■ Exercise goal ■
Please repeat the data below exactly, with the pictures removed.

[Collected data]
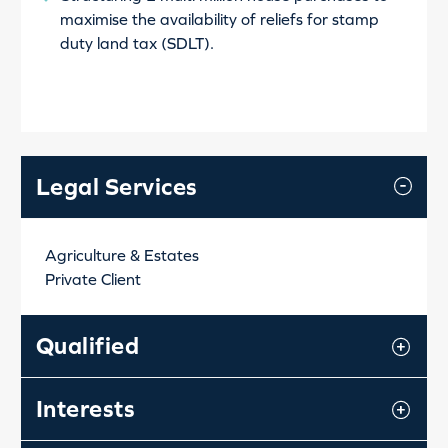
maximise the availability of reliefs for stamp
duty land tax (SDLT).
Legal Services
Agriculture & Estates
Private Client
Qualified
Interests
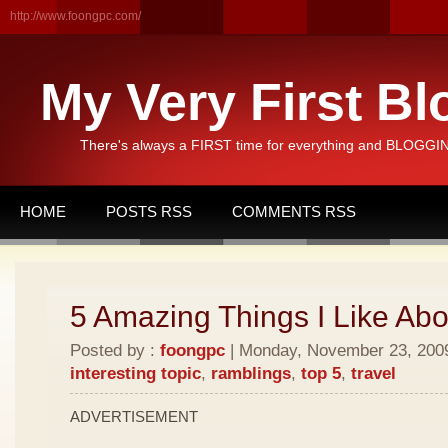
http://www.foongpc.com/
My Very First Bl
There's always a FIRST time for everything and BLOGGING
HOME
POSTS RSS
COMMENTS RSS
5 Amazing Things I Like Abo
Posted by :
foongpc
| Monday, November 23, 2009 
interesting topic
,
ramblings
,
top 5
,
travel
ADVERTISEMENT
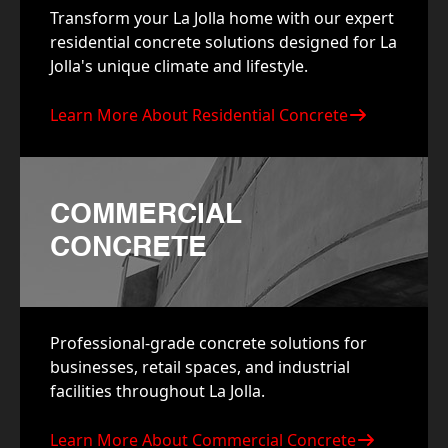
Transform your La Jolla home with our expert
residential concrete solutions designed for La
Jolla's unique climate and lifestyle.
Learn More About Residential Concrete
COMMERCIAL
CONCRETE
Professional-grade concrete solutions for
businesses, retail spaces, and industrial
facilities throughout La Jolla.
Learn More About Commercial Concrete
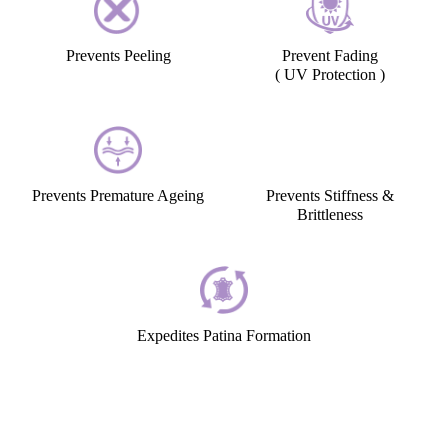
Prevents Peeling
Prevent Fading
( UV Protection )
Prevents Premature Ageing
Prevents Stiffness &
Brittleness
Expedites Patina Formation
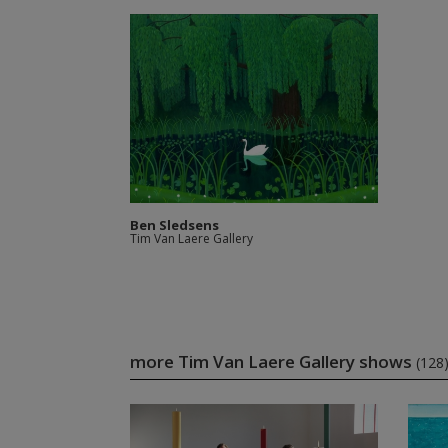
Ben Sledsens
Tim Van Laere Gallery
more Tim Van Laere Gallery shows
(128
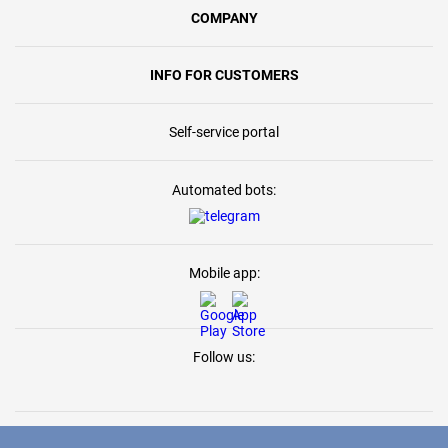
COMPANY
INFO FOR CUSTOMERS
Self-service portal
Automated bots:
Mobile app:
Follow us:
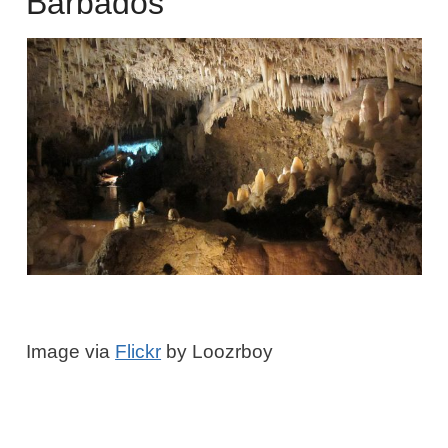
Barbados
Image via
Flickr
by Loozrboy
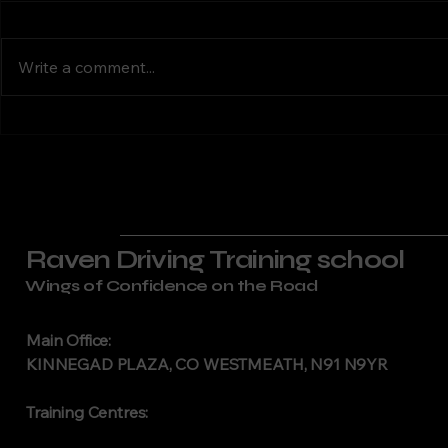
Dublin | RSA-
Laogha
Motorcycle Training in South
Motorcycle T
Approved IBT &
Approv
Dublin Raven Driving Training
Laoghaire Ra
Motorbike
Lesson
Write a comment...
Lessons
delivers RSA-approved
Training off
motorcycle training across
motorcycle t
South Dublin. We serve riders in
Laoghaire, S
Tallaght, Dún Laoghaire,
Dublin. Our 
Rathfarnham, Templeogue, and
instructors d
the w
professional
Raven Driving Training school
Wings of Confidence on the Road
Main Office:
KINNEGAD PLAZA, CO WESTMEATH, N91 N9YR
Training Centres:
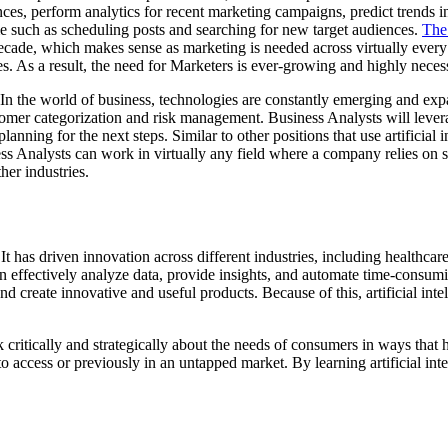
ences, perform analytics for recent marketing campaigns, predict trends i
me such as scheduling posts and searching for new target audiences.
The 
ecade, which makes sense as marketing is needed across virtually every 
es. As a result, the need for Marketers is ever-growing and highly neces
l. In the world of business, technologies are constantly emerging and exp
tomer categorization and risk management. Business Analysts will leverage
anning for the next steps. Similar to other positions that use artificial i
ess Analysts can work in virtually any field where a company relies on 
her industries.
e. It has driven innovation across different industries, including healthc
can effectively analyze data, provide insights, and automate time-consumi
 and create innovative and useful products. Because of this, artificial i
ink critically and strategically about the needs of consumers in ways tha
to access or previously in an untapped market. By learning artificial int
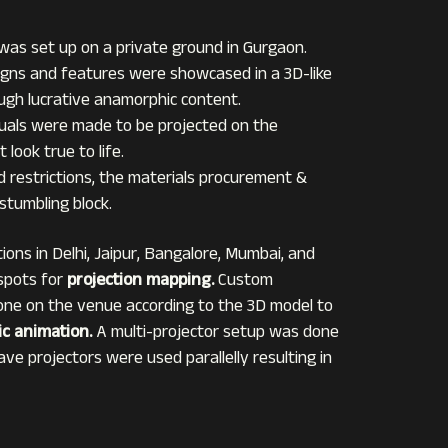
 was set up on a private ground in Gurgaon.
signs and features were showcased in a 3D-like
gh lucrative anamorphic content.
suals were made to be projected on the
 look true to life.
d restrictions, the materials procurement &
tumbling block.
tions in Delhi, Jaipur, Bangalore, Mumbai, and
 spots for
projection mapping.
Custom
one on the venue according to the 3D model to
c animation.
A multi-projector setup was done
ave projectors were used parallelly resulting in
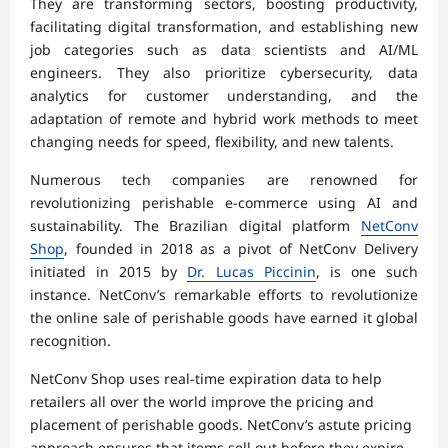
They are transforming sectors, boosting productivity,
facilitating digital transformation, and establishing new
job categories such as data scientists and AI/ML
engineers. They also prioritize cybersecurity, data
analytics for customer understanding, and the
adaptation of remote and hybrid work methods to meet
changing needs for speed, flexibility, and new talents.
Numerous tech companies are renowned for
revolutionizing perishable e-commerce using AI and
sustainability. The Brazilian digital platform
NetConv
Shop
, founded in 2018 as a pivot of NetConv Delivery
initiated in 2015 by
Dr. Lucas Piccinin
, is one such
instance. NetConv’s remarkable efforts to revolutionize
the online sale of perishable goods have earned it global
recognition.
NetConv Shop uses real-time expiration data to help
retailers all over the world improve the pricing and
placement of perishable goods. NetConv’s astute pricing
approach ensures that items sell out before they expire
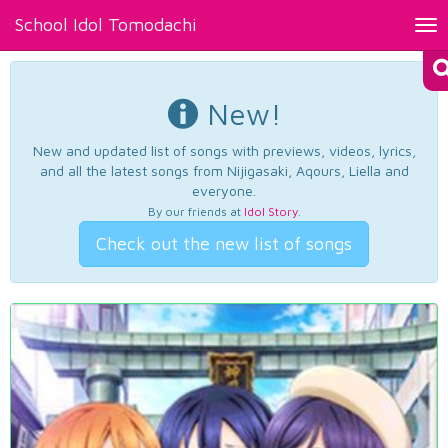
School Idol Tomodachi
Tog
nav
New!
New and updated list of songs with previews, videos, lyrics,
and all the latest songs from Nijigasaki, Aqours, Liella and
everyone.
By our friends at
Idol Story
.
Check out the new list of songs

■ Solution for this exercise ■
maximise the availability of reliefs for stamp
duty land tax (SDLT).
Legal Services
Agriculture & Estates
Private Client
Qualified
Interests
http://www.foongpc.com/
My Very First Bl
There's always a FIRST time for everything and BLOGGING
HOME
POSTS RSS
COMMENTS RSS
5 Amazing Things I Like Abo
Posted by :
foongpc
| Monday, November 23, 2009 
interesting topic
,
ramblings
,
top 5
,
travel
ADVERTISEMENT
Transform your La Jolla home with our expert
residential concrete solutions designed for La
Jolla's unique climate and lifestyle.
Learn More About Residential Concrete
COMMERCIAL
CONCRETE
Professional-grade concrete solutions for
businesses, retail spaces, and industrial
facilities throughout La Jolla.
Learn More About Commercial Concrete
Prevents Peeling
Prevent Fading
( UV Protection )
Prevents Premature Ageing
Prevents Stiffness &
Brittleness
Expedites Patina Formation
Ben Sledsens
Tim Van Laere Gallery
more Tim Van Laere Gallery shows
(128
COMPANY
INFO FOR CUSTOMERS
Self-service portal
Automated bots:
Mobile app:
Follow us:
Barbados
Image via
Flickr
by Loozrboy
Dublin | RSA-
Laogha
Motorcycle Training in South
Motorcycle T
Approved IBT &
Approv
Dublin Raven Driving Training
Laoghaire Ra
Motorbike
Lesson
Write a comment...
Lessons
delivers RSA-approved
Training off
motorcycle training across
motorcycle t
South Dublin. We serve riders in
Laoghaire, S
Tallaght, Dún Laoghaire,
Dublin. Our 
Rathfarnham, Templeogue, and
instructors d
the w
professional
Raven Driving Training school
Wings of Confidence on the Road
Main Office:
KINNEGAD PLAZA, CO WESTMEATH, N91 N9YR
Training Centres:
ences, perform analytics for recent marketing campaigns, predict trends i
me such as scheduling posts and searching for new target audiences.
The 
ecade, which makes sense as marketing is needed across virtually every 
es. As a result, the need for Marketers is ever-growing and highly neces
l. In the world of business, technologies are constantly emerging and exp
tomer categorization and risk management. Business Analysts will leverage
anning for the next steps. Similar to other positions that use artificial i
ess Analysts can work in virtually any field where a company relies on 
her industries.
e. It has driven innovation across different industries, including healthc
can effectively analyze data, provide insights, and automate time-consumi
 and create innovative and useful products. Because of this, artificial i
ink critically and strategically about the needs of consumers in ways tha
to access or previously in an untapped market. By learning artificial int
 was set up on a private ground in Gurgaon.
signs and features were showcased in a 3D-like
gh lucrative anamorphic content.
suals were made to be projected on the
 look true to life.
d restrictions, the materials procurement &
tumbling block.
tions in Delhi, Jaipur, Bangalore, Mumbai, and
 spots for
projection mapping.
Custom
one on the venue according to the 3D model to
c animation.
A multi-projector setup was done
ave projectors were used parallelly resulting in
They are transforming sectors, boosting productivity,
facilitating digital transformation, and establishing new
job categories such as data scientists and AI/ML
engineers. They also prioritize cybersecurity, data
analytics for customer understanding, and the
adaptation of remote and hybrid work methods to meet
changing needs for speed, flexibility, and new talents.
Numerous tech companies are renowned for
revolutionizing perishable e-commerce using AI and
sustainability. The Brazilian digital platform
NetConv
Shop
, founded in 2018 as a pivot of NetConv Delivery
initiated in 2015 by
Dr. Lucas Piccinin
, is one such
instance. NetConv’s remarkable efforts to revolutionize
the online sale of perishable goods have earned it global
recognition.
NetConv Shop uses real-time expiration data to help
retailers all over the world improve the pricing and
placement of perishable goods. NetConv’s astute pricing
approach ensures that items sell out before they expire
School Idol Tomodachi
Tog
nav
New!
New and updated list of songs with previews, videos, lyrics,
and all the latest songs from Nijigasaki, Aqours, Liella and
everyone.
By our friends at
Idol Story
.
Check out the new list of songs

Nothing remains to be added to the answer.